Since \(\alpha \ne 0\), by (9) we have

$$\begin{aligned} \gamma _{i,j}=0 \ (1\le i<j\le n). \end{aligned}$$
(10)

Since \(\alpha \ne -1\), (6)-(10) imply that

$$\begin{aligned} \gamma _{i,i}=0 \ (i=1,2,\ldots ,n). \end{aligned}$$
(11)

The above leads us to conclude that \(\{\bar{B}_{i,j}(\alpha )\}=\bar{{\mathcal {B}}}(\alpha )\) is a set of \(n(n+1)/2\) linearly independent matrices. \(\square \)

If we let \(\alpha =1\), then it is straightforward that \(\bar{\mathcal{B}}(1)={{\mathcal {B}}}_+\). If we let \(\alpha \) be other real numbers, we may obtain different SD bases.

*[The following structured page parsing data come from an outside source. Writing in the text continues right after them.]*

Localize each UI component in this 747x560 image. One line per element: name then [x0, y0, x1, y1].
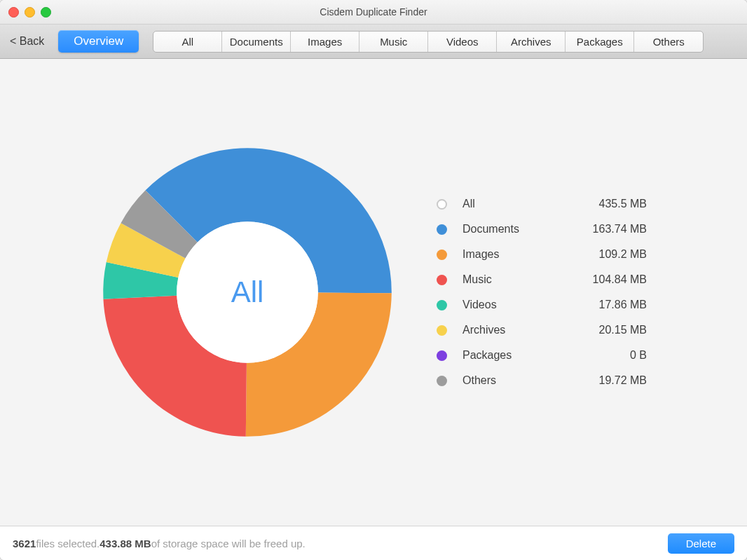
legend-dot-icon	[437, 275, 447, 285]
window-title: Cisdem Duplicate Finder	[0, 6, 747, 18]
overview-button[interactable]: Overview	[58, 30, 139, 53]
legend-label: Music	[462, 273, 570, 286]
titlebar: Cisdem Duplicate Finder	[0, 0, 747, 25]
donut-chart: All	[100, 145, 395, 439]
legend-item-archives[interactable]: Archives20.15 MB	[437, 324, 647, 336]
footer: 3621 files selected. 433.88 MB of storag…	[0, 526, 747, 560]
footer-files-text: files selected.	[36, 538, 100, 549]
legend-dot-icon	[437, 376, 447, 386]
tab-packages[interactable]: Packages	[566, 32, 634, 52]
legend-label: Packages	[462, 349, 570, 362]
legend-dot-icon	[437, 250, 447, 260]
legend-dot-icon	[437, 350, 447, 361]
legend-item-documents[interactable]: Documents163.74 MB	[437, 223, 647, 235]
legend-item-all[interactable]: All435.5 MB	[437, 198, 647, 210]
app-window: Cisdem Duplicate Finder < Back Overview …	[0, 0, 747, 560]
tab-music[interactable]: Music	[359, 32, 428, 52]
tab-all[interactable]: All	[153, 32, 222, 52]
legend-label: Documents	[462, 223, 570, 235]
legend-value: 17.86 MB	[570, 299, 647, 311]
legend-item-images[interactable]: Images109.2 MB	[437, 248, 647, 261]
legend-label: Images	[462, 248, 570, 261]
legend-dot-icon	[437, 199, 447, 210]
back-button[interactable]: < Back	[10, 35, 44, 48]
tab-others[interactable]: Others	[634, 32, 703, 52]
footer-size-text: of storage space will be freed up.	[151, 538, 306, 549]
delete-button[interactable]: Delete	[668, 533, 734, 554]
footer-file-count: 3621	[13, 538, 36, 549]
legend-label: Videos	[462, 299, 570, 311]
legend-dot-icon	[437, 325, 447, 336]
category-segmented-control: AllDocumentsImagesMusicVideosArchivesPac…	[153, 31, 704, 53]
legend-item-videos[interactable]: Videos17.86 MB	[437, 299, 647, 311]
tab-images[interactable]: Images	[291, 32, 359, 52]
main-content: All All435.5 MBDocuments163.74 MBImages1…	[0, 59, 747, 526]
legend-dot-icon	[437, 300, 447, 310]
legend-label: All	[462, 198, 570, 210]
legend-value: 20.15 MB	[570, 324, 647, 336]
tab-videos[interactable]: Videos	[428, 32, 497, 52]
legend-value: 19.72 MB	[570, 374, 647, 387]
legend-value: 435.5 MB	[570, 198, 647, 210]
legend-label: Others	[462, 374, 570, 387]
legend-value: 163.74 MB	[570, 223, 647, 235]
legend-value: 0 B	[570, 349, 647, 362]
legend-item-music[interactable]: Music104.84 MB	[437, 273, 647, 286]
legend-value: 109.2 MB	[570, 248, 647, 261]
legend-item-packages[interactable]: Packages0 B	[437, 349, 647, 362]
legend: All435.5 MBDocuments163.74 MBImages109.2…	[437, 198, 647, 387]
legend-dot-icon	[437, 224, 447, 235]
footer-size: 433.88 MB	[100, 538, 151, 549]
donut-center	[177, 221, 318, 363]
legend-label: Archives	[462, 324, 570, 336]
tab-archives[interactable]: Archives	[497, 32, 566, 52]
legend-value: 104.84 MB	[570, 273, 647, 286]
legend-item-others[interactable]: Others19.72 MB	[437, 374, 647, 387]
toolbar: < Back Overview AllDocumentsImagesMusicV…	[0, 25, 747, 59]
tab-documents[interactable]: Documents	[222, 32, 291, 52]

The following proposition gives the condition for generating different expanded SD bases.

Proposition 3

Let \(I=(e_1,\ldots ,e_n)\in {\mathbb {S}}^n\) be the identity matrix. Suppose that \(\alpha _1\in {\mathbb {R}}\setminus \{0,-1\}\) and \(\alpha _2\in {\mathbb {R}}\setminus \{0,\alpha _1\}\). Then, for every \(1\le i<j\le n\),

$$\begin{aligned} ( e_i+\alpha _2 e_j)( e_i+\alpha _2 e_j)^T\notin {\mathrm{cone}}(\bar{\mathcal{B}}(\alpha _1)). \end{aligned}$$

Proof

For \(1\le i\le j\le n\), let us define

$$\begin{aligned} {\bar{B}}_{i,j}^1:=( e_i+\alpha _1 e_j)( e_i+\alpha _1 e_j)^T,\ \ {\bar{B}}_{i,j}^2:=( e_i+\alpha _2 e_j)( e_i+\alpha _2 e_j)^T. \end{aligned}$$

Note that if \(i=j\), then

$$\begin{aligned} {\bar{B}}_{i,i}^1:=(1+\alpha _1)^2e_ie_i^T,\ \ {\bar{B}}_{i,i}^2:=(1+\alpha _2)^2e_ie_i^T. \end{aligned}$$
(12)

For every \(i< j\), we can write \({\bar{B}}_{i,j}^2\) as a linear combination of \({\bar{B}}_{i,j}^1\):

$$\begin{aligned} {\bar{B}}_{i,j}^2&=e_ie_i^T+\alpha _2^2e_je_j^T+\alpha _2(e_ie_j^T+e_je_i^T)\nonumber \\ &=e_ie_i^T+\alpha _2^2e_je_j^T+\frac{\alpha _2}{\alpha _1}\alpha _1(e_ie_j^T+e_je_i^T)\ \ \ (\mathrm{because\ }\alpha _1\ne 0)\nonumber \\ &=e_ie_i^T+\alpha _2^2e_je_j^T-\frac{\alpha _2}{\alpha _1}e_ie_i^T-\frac{\alpha _2\alpha _1^2}{\alpha _1}e_je_j^T\nonumber \\&+\frac{\alpha _2}{\alpha _1}\left[ e_ie_i^T+\alpha _1(e_ie_j^T+e_je_i^T)+\alpha _1^2e_je_j^T\right] \nonumber \\ &=\frac{\alpha _1-\alpha _2}{\alpha _1}e_ie_i^T+\alpha _2(\alpha _2-\alpha _1)e_je_j^T+\frac{\alpha _2}{\alpha _1}{\bar{B}}_{i,j}^1\nonumber \\ &=\frac{\alpha _1-\alpha _2}{\alpha _1(1+\alpha _1)^2}(1+\alpha _1)^2e_ie_i^T+\frac{\alpha _2(\alpha _2-\alpha _1)}{(1+\alpha _1)^2}(1+\alpha _1)^2e_je_j^T+\frac{\alpha _2}{\alpha _1}{\bar{B}}_{i,j}^1\nonumber \\&(\mathrm{because\ }\alpha _1\ne -1)\nonumber \\ &=\frac{\alpha _1-\alpha _2}{\alpha _1(1+\alpha _1)^2}{\bar{B}}_{i,i}^1+\frac{\alpha _2(\alpha _2-\alpha _1)}{(1+\alpha _1)^2}{\bar{B}}_{j,j}^1+\frac{\alpha _2}{\alpha _1}{\bar{B}}_{i,j}^1 \ (\mathrm{by\ }(12)). \end{aligned}$$
(13)

Since \(\alpha _1 \not \in \{0, -1\}\), Proposition 2 ensures that \({\bar{\mathcal{B}}}(\alpha _1)\) is linearly independent, and hence, the expression (13) for \({{\bar{B}}}_{i,j}^2\) is unique.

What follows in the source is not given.